2D Sprites in the 3d Space

I am learning UE4 and it’s being great. Going through a number of books that I got on fanatical and I am having a good time with it. Maybe I will get to it eventually, but I am anxious to figure out how to make 2D sprites turn towards the player in fps type game. Like the original Doom. I have done a search and I found all sorts of instructions but I cant get it to work. It strikes that the instructions I am finding are way more complicated than need be. Or maybe I’m missing something. If there is an easy(ier) way to do this, and someone would fill me in I would be very appreciative. Thanks all.

I’m brushing up on my UE skills after a year of hiatus, but as far as I remember… You can’t just say “look at screen” for every object type out of the box. I think billboards let you do this though. But, I presume you are using a you need to write your own piece of code to make it happen.
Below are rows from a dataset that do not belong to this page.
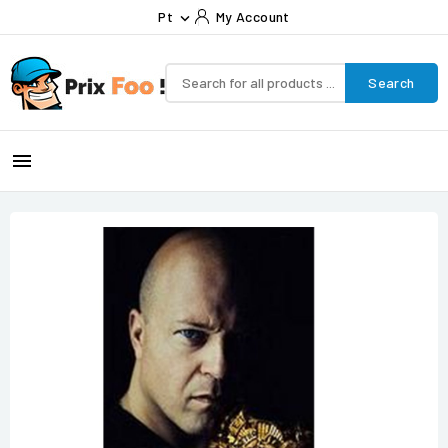
Pt
My Account

Search

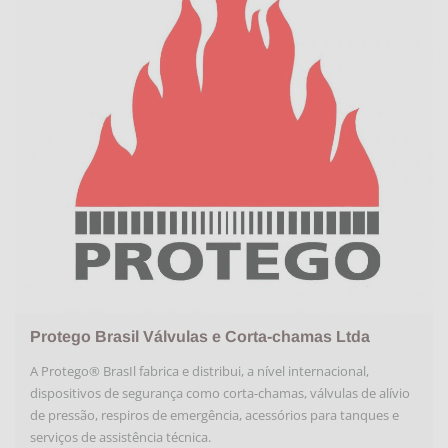
Protego Brasil Válvulas e Corta-chamas Ltda
A Protego® BrasIl fabrica e distribui, a nível internacional,
dispositivos de segurança como corta-chamas, válvulas de alívio
de pressão, respiros de emergência, acessórios para tanques e
serviços de assistência técnica.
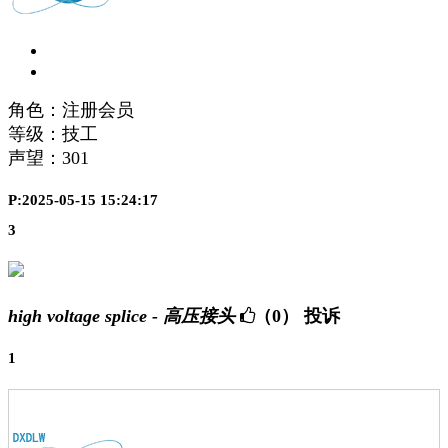
角色：注册会员
等级：技工
声望：
301
P:2025-05-15 15:24:17
3
high voltage splice - 高压接头
（0）
投诉
1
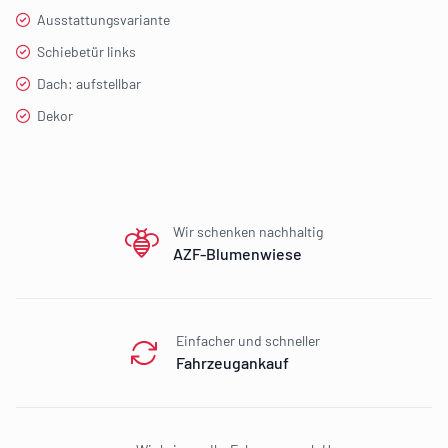
Ausstattungsvariante
Schiebetür links
Dach: aufstellbar
Dekor
Our perks
Wir schenken nachhaltig
AZF-Blumenwiese
Einfacher und schneller
Fahrzeugankauf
To figure it out, you’ll need to break down what is happening. Let’s start with the first step.
(Q) Where do you want the object to keep facing?
(A) The player camera

(Q) How often should it refresh?
(A) Realtime

That was easy, so how do you refresh on realtime? Inside the actor, you’ll set every tick and make it whatever timing you want. The lower the value, the faster refresh it will be (smoother) at the cost of performance. So if there’s a lot going on, setting the value higher might be worth considering.
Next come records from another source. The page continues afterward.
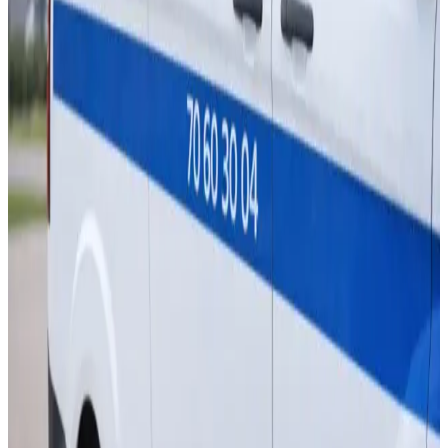
Komplet installation inkluderet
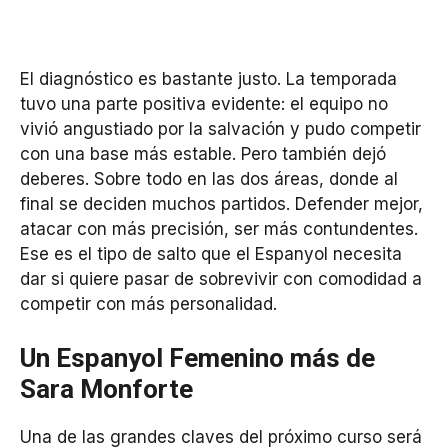
El diagnóstico es bastante justo. La temporada
tuvo una parte positiva evidente: el equipo no
vivió angustiado por la salvación y pudo competir
con una base más estable. Pero también dejó
deberes. Sobre todo en las dos áreas, donde al
final se deciden muchos partidos. Defender mejor,
atacar con más precisión, ser más contundentes.
Ese es el tipo de salto que el Espanyol necesita
dar si quiere pasar de sobrevivir con comodidad a
competir con más personalidad.
Un Espanyol Femenino más de
Sara Monforte
Una de las grandes claves del próximo curso será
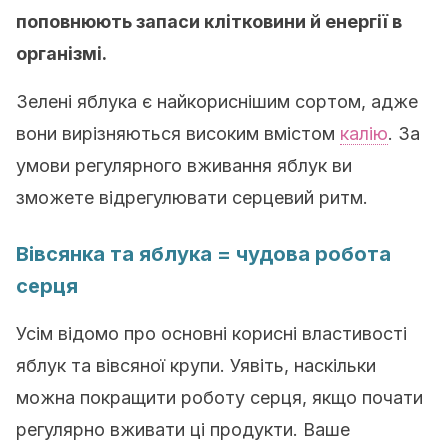
поповнюють запаси клітковини й енергії в
організмі.
Зелені яблука є найкориснішим сортом, адже
вони вирізняються високим вмістом
калію
. За
умови регулярного вживання яблук ви
зможете відрегулювати серцевий ритм.
Вівсянка та яблука = чудова робота
серця
Усім відомо про основні корисні властивості
яблук та вівсяної крупи. Уявіть, наскільки
можна покращити роботу серця, якщо почати
регулярно вживати ці продукти. Ваше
From there, you’ll follow the tutorial of casting to the player’s camera, getting its rotation values and setting the inverse of it (I think) to the rotation value of the “sprite” aka billboard you are using.

I made an example for you to follow. Go into your character blueprint and put this in the beginning. You can place it in its own function if you prefer but this is for illustration purposes only.
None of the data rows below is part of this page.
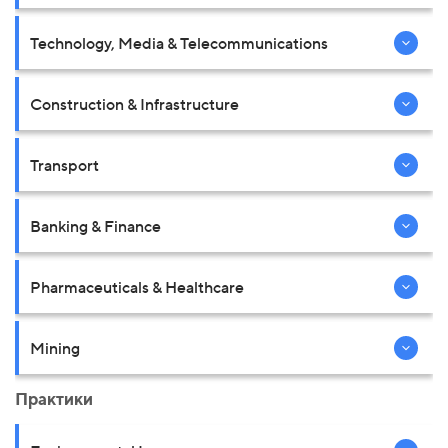
Technology, Media & Telecommunications
Construction & Infrastructure
Transport
Banking & Finance
Pharmaceuticals & Healthcare
Mining
Практики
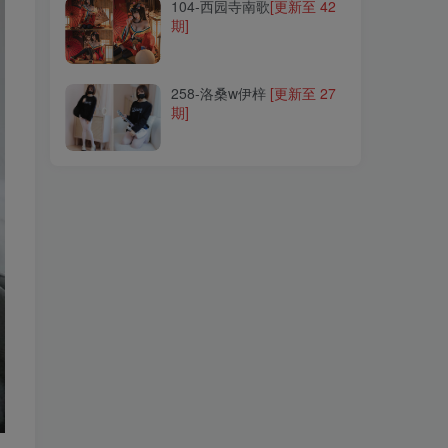
104-西园寺南歌
[更新至 42
期]
258-洛桑w伊梓
[更新至 27
期]
258-洛桑w伊梓
[更新至 27
期]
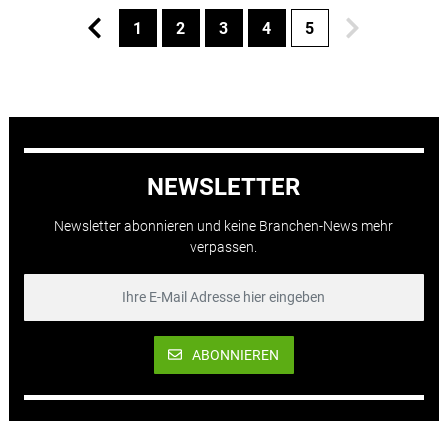
1
2
3
4
5
NEWSLETTER
Newsletter abonnieren und keine Branchen-News mehr
verpassen.
ABONNIEREN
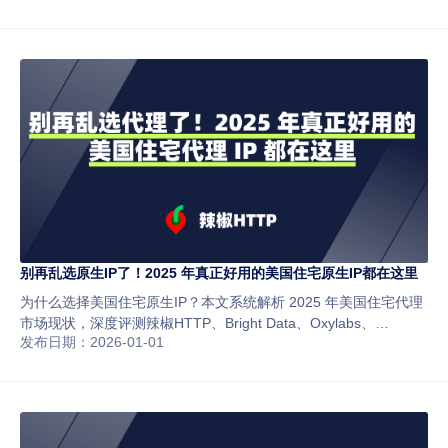
别再乱选原生IP了！2025 年真正好用的美国住宅原生IP都在这里
为什么选择美国住宅原生IP？本文系统解析 2025 年美国住宅代理
市场现状，深度评测辣椒HTTP、Bright Data、Oxylabs、
发布日期：2026-01-01
Smartproxy、Soax、IPRoyal 等主流服务商，从真实性、稳定
性、匿名性、价格与使用场景出发，帮助你选择最适合的住宅原生
IP解决方案。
The name bar is just a TEXT element inside the character blueprint.

The way I figured this out just now is I got the rotator of the camera, broke it, and output its values in print. You can use append to do X: [Value ] Y: [Value] Z: [Value] and plug in those numbers really quickly. Moving the camera around allowed me to determine what X, Y and Z means (camera).

You basically want to mirror everything except X, which doesn’t need to be mirrored. But the value needs to be the same. Y * -1.0 is the inverse of Y. Z + 180 is the inverse of Z. So if it’s 5 degrees, the inverse is 185 degrees.

I’m sure unreal has different ways to go about this but this was the basic math behind it.

Now, if you’re going to do the same but from an external actor, you’re going to need to create a global variable that passes the character object as far as I remember. Maybe it’s already there within the level blueprint? But either way, it’s good to keep player data in a root file called a “game instance”. If you’re unfamiliar with that, there are plenty of tutorials about it. I think WTF has an episode or two on it. Anyway, you just need to get the player and the camera from it. I’m pretty sure you don’t need a game instance to do this, again, I’m rusty. :stuck_out_tongue:

Hope this gets you further along than you were. If you have further questions about this, feel free to ask.